Requirement:
Starting at the line that contains "Jogos (66, 1998)", set down each line exactly until the records end, keeping both ends and adding nothing.

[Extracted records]
━━━━━━━━━━

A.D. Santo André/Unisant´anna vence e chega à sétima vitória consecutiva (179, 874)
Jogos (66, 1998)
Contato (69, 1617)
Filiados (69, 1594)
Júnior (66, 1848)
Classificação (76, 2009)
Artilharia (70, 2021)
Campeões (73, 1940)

━━━━━━━━━━

Expected answer:
Jogos (66, 1998)
Contato (69, 1617)
Filiados (69, 1594)
Júnior (66, 1848)
Classificação (76, 2009)
Artilharia (70, 2021)
Campeões (73, 1940)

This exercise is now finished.